(Data records begins)

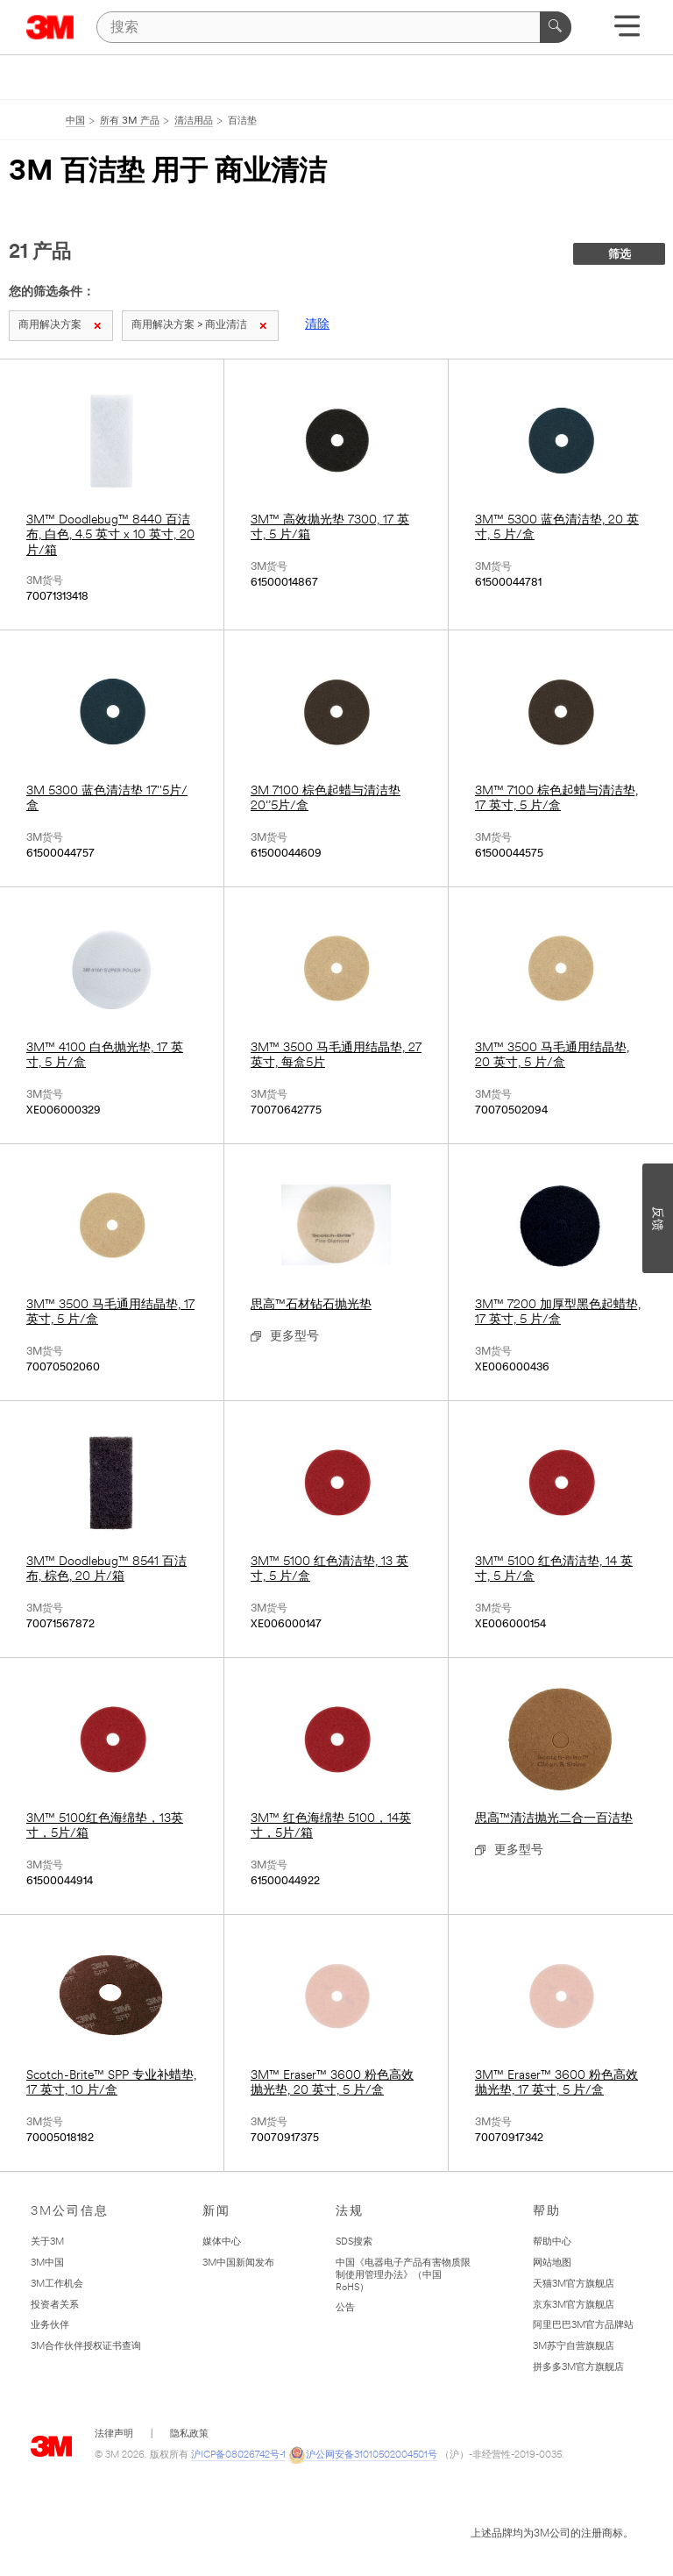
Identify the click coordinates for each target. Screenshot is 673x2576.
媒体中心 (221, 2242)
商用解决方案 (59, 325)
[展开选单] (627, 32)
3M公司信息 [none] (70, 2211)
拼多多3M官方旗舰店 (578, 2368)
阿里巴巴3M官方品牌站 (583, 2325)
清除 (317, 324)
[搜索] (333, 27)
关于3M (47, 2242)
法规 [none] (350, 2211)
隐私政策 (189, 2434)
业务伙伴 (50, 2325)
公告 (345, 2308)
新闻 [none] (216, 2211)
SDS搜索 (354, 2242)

(Data records ends)
(Data records begins)

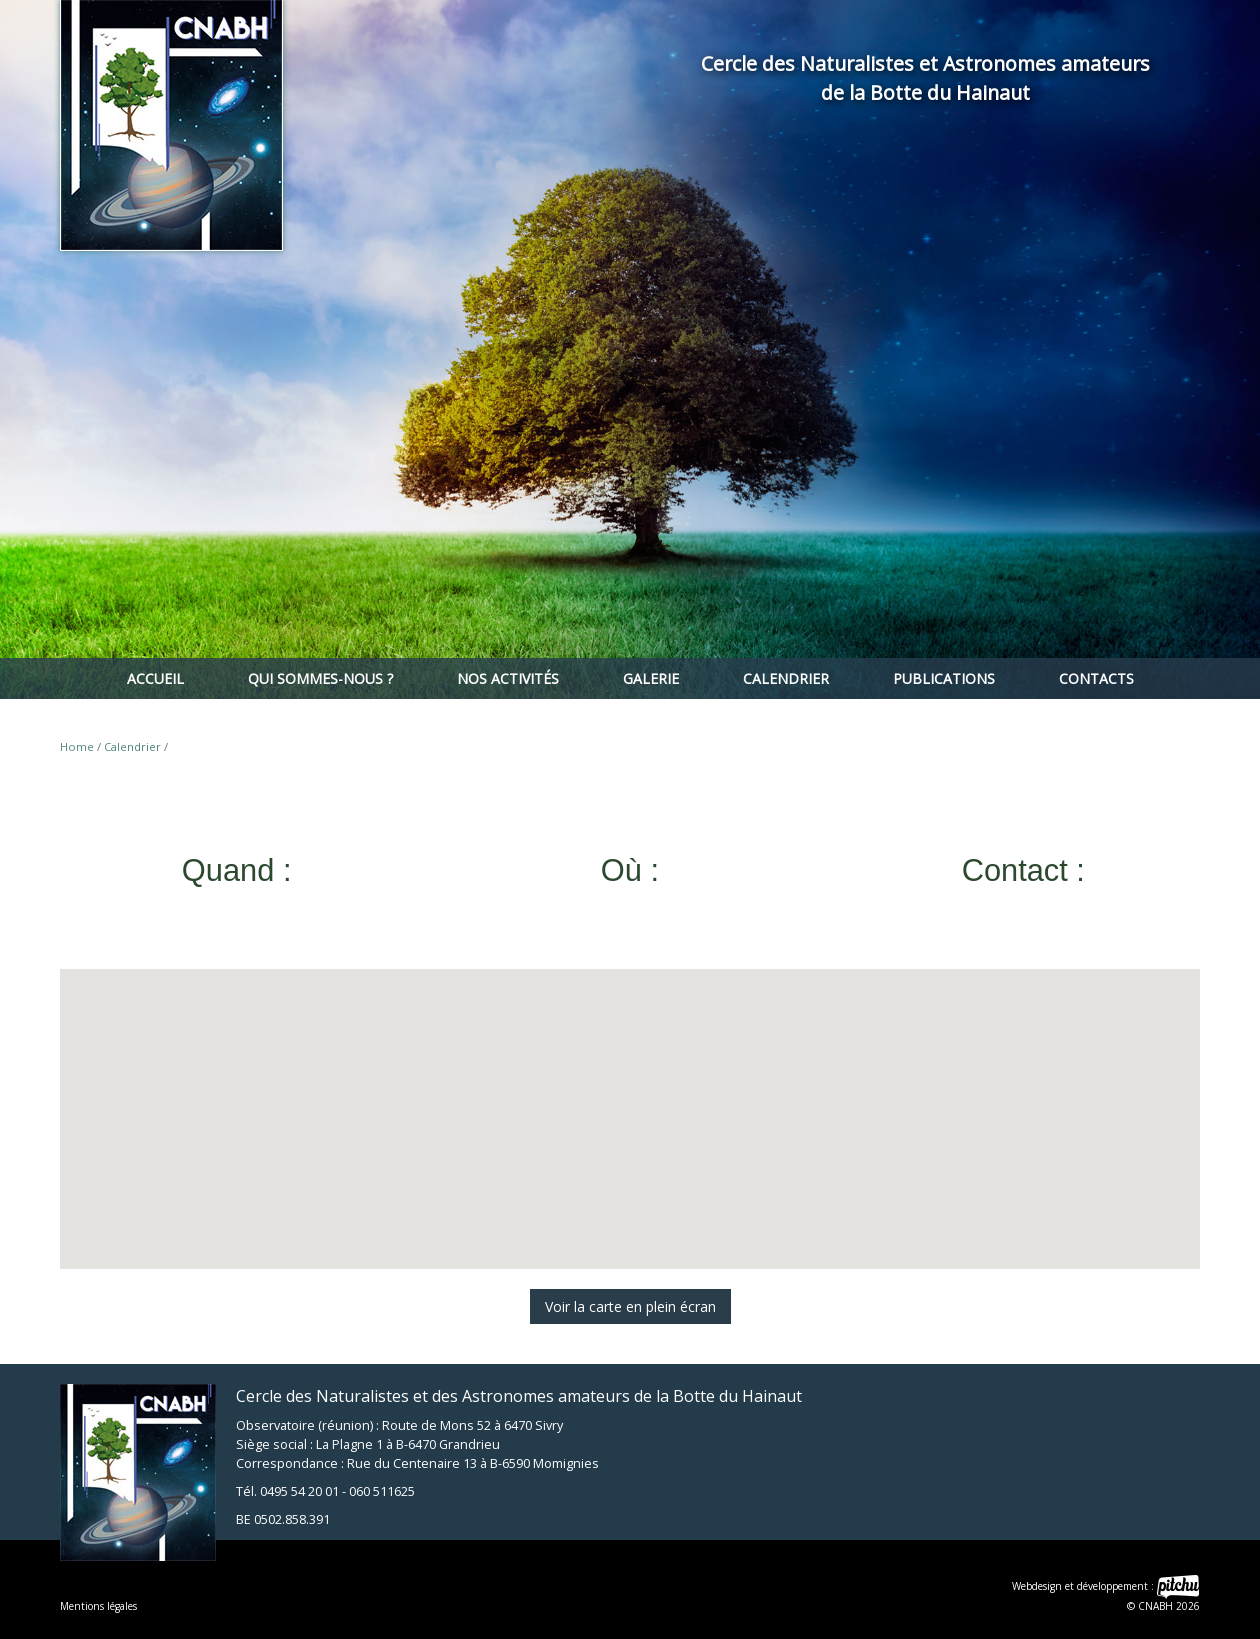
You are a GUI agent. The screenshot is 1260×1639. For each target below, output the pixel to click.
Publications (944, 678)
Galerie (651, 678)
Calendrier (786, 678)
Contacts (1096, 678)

(Data records ends)

*What is required:* Write only the number of lines in the entries that contain the word "each".

*Reply to the exercise:* 2